アルツハイマー病の危険因子――血管性認知症

生活習慣改善で予防効果

 アルツハイマー型認知症は、まだ抜本的な治療法が見つかっていない。しかし、希望の光は見えている。最先端の認知症研究に携わる、国立研究開発法人「理化学研究所脳神経科学研究センター」の西道隆臣チームリーダーに、アルツハイマー病研究の歴史から最前線までを連載で報告してもらう。

 本連載の話題はアルツハイマー病です。しかし、その前に血管性認知症について解説しておいた方がよいと思います。アルツハイマー病を知る上で大変参考になるからです。とある団体に、「お酒を飲んでラーメンを食べる会」という同好会があったそうです。しかし、その会は半年で解散しました。会員が立て続けに心筋梗塞や脳梗塞で倒れ「このような食生活を続けるのはよくない」となったわけです。
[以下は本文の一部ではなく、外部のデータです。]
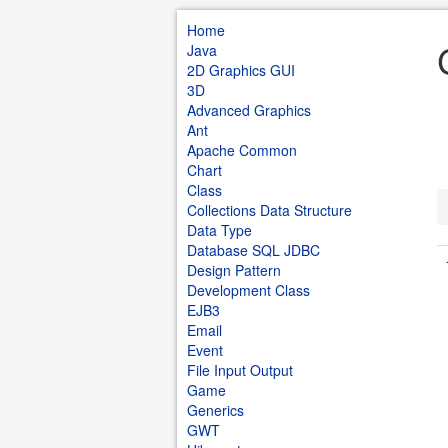
Home
Java
2D Graphics GUI
3D
Advanced Graphics
Ant
Apache Common
Chart
Class
Collections Data Structure
Data Type
Database SQL JDBC
Design Pattern
Development Class
EJB3
Email
Event
File Input Output
Game
Generics
GWT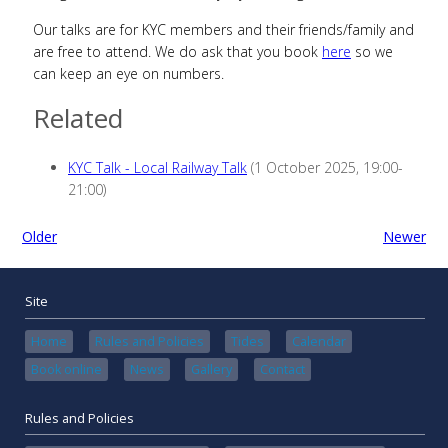
Our talks are for KYC members and their friends/family and
are free to attend. We do ask that you book
here
so we
can keep an eye on numbers.
Related
KYC Talk - Local Railway Talk
(1 October 2025, 19:00-
21:00)
Older
Newer
Site
Home
Rules and Policies
Tides
Calendar
Book online
News
Gallery
Contact
Rules and Policies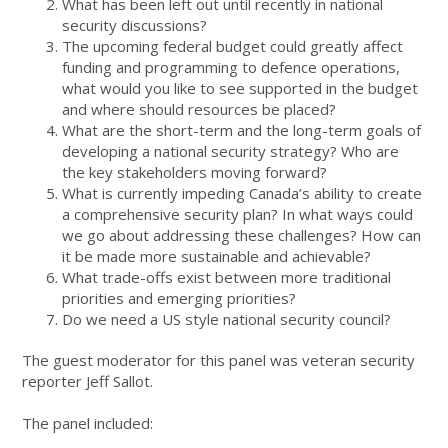
What has been left out until recently in national
security discussions?
The upcoming federal budget could greatly affect
funding and programming to defence operations,
what would you like to see supported in the budget
and where should resources be placed?
What are the short-term and the long-term goals of
developing a national security strategy? Who are
the key stakeholders moving forward?
What is currently impeding Canada’s ability to create
a comprehensive security plan? In what ways could
we go about addressing these challenges? How can
it be made more sustainable and achievable?
What trade-offs exist between more traditional
priorities and emerging priorities?
Do we need a US style national security council?
The guest moderator for this panel was veteran security
reporter Jeff Sallot.
The panel included: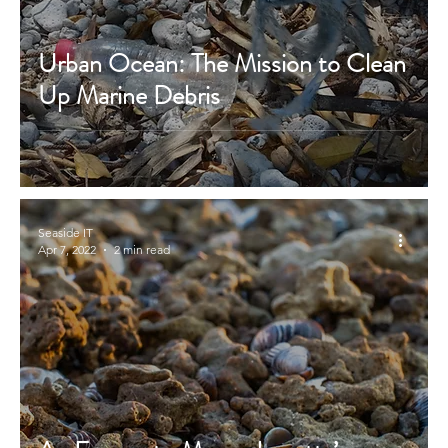
Urban Ocean: The Mission to Clean
Up Marine Debris
Seaside IT
Apr 7, 2022
2 min read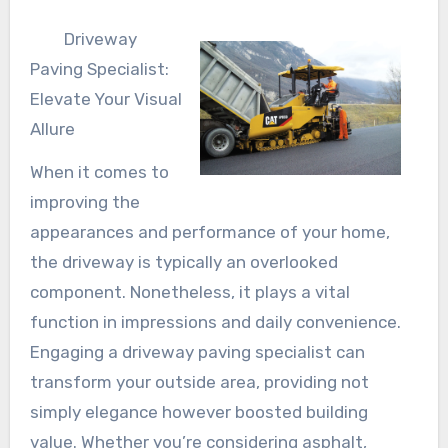
Driveway
Paving Specialist:
Elevate Your Visual
Allure
When it comes to
improving the
appearances and performance of your home,
the driveway is typically an overlooked
component. Nonetheless, it plays a vital
function in impressions and daily convenience.
Engaging a driveway paving specialist can
transform your outside area, providing not
simply elegance however boosted building
value. Whether you’re considering asphalt,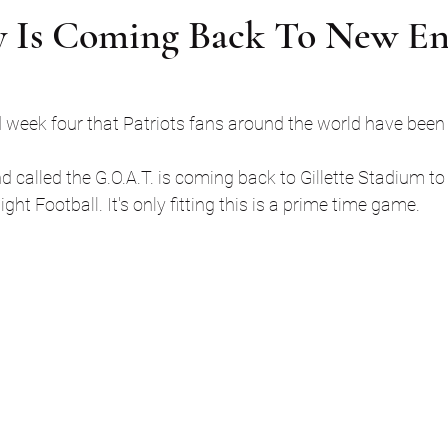
 Is Coming Back To New En
ed week four that Patriots fans around the world have been 
alled the G.O.A.T. is coming back to Gillette Stadium to 
ht Football. It's only fitting this is a prime time game. 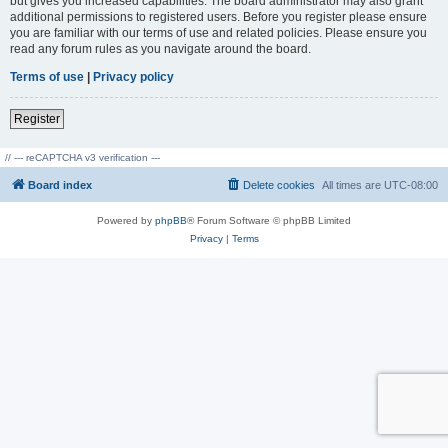
but gives you increased capabilities. The board administrator may also grant
additional permissions to registered users. Before you register please ensure
you are familiar with our terms of use and related policies. Please ensure you
read any forum rules as you navigate around the board.
Terms of use
|
Privacy policy
Register
// --- reCAPTCHA v3 verification ---
Board index
Delete cookies
All times are
UTC-08:00
Powered by
phpBB
® Forum Software © phpBB Limited
Privacy
|
Terms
 アルコールと中性脂肪を同時に摂取すると、血中の中性脂肪が10倍近く上昇することが分かっています。中性脂肪とLDL(いわゆる悪玉コレステロール)の蓄積は、動脈硬化の原因となって脳梗塞を引き起こし、その結果、脳が虚血状態となります。そうすると、神経細胞への酸素やブドウ糖などの供給が止まり、急速に神経細胞死が進んでしまいます。また、高血圧が最大の原因である脳出血も、血液の塊が脳組織を圧迫して破壊し、血管性認知症の原因になります。これらは急性疾患と言ってよいでしょう。アルツハイマー病の場合は神経細胞死(神経変性)が緩やかに進みますから、慢性疾患と呼んだ方が正しいと思います。ただし、神経細胞が死滅する点は共通しています。

 かつては、認知症のうち血管性が最多でした。今でも約20%を占めますし、アルツハイマー病の危険因子であることも分かっていますが、努力によってさらに減少させることができます。一つは、生活習慣の改善です。喫煙は絶対によくありません。飲酒は適量(日本酒やワインにして一合から二合)まではよいとされていますが、LDLや中性脂肪の高いものと一緒に取るのは避けた方がよいと思います。それでは、「ラーメンと餃子とビールという至福の組合せは一生いけないのか?」と思われるかも知れませんが、二週間に一回程度でしたら大丈夫だと思います。(それでも、高齢者にはお勧めできません。)

 動脈硬化に関しては、塩分の取りすぎとそれに伴う血圧の上昇も原因ですから、自分自身で総摂取量を検討し調整する努力が必要です。塩辛いものが多い外食は避けるようにしましょう。適当に運動し(歩くだけで十分です)、適切な量の水分を摂取することは重要です。急な体温変化も血圧を大きく変動させるので避けるべきです。また、スタチン系という医薬品は血中のLDLや中性脂肪を下げる作用があります。しかし、副作用がないわけではありませんから、できれば生活習慣で予防することが望ましいと思います。とはいえ、私自身、中性脂肪が高く、リピトールというスタチン系の薬を服用しています。

 いったん卒中で倒れた場合は、速やかな治療が最も大切になります。血栓症は、血栓の除去が遅くなるほど脳機能障害が進行します。血栓を溶かす薬や、血栓を直接取り除く治療がありますから、救急外来に行くまでの時間が成否を決します。四肢の麻痺や認知症は患者さんのQOL(生活の質)に大きく影響します。血管性認知症は血管の老化を抑制することによって予防できます。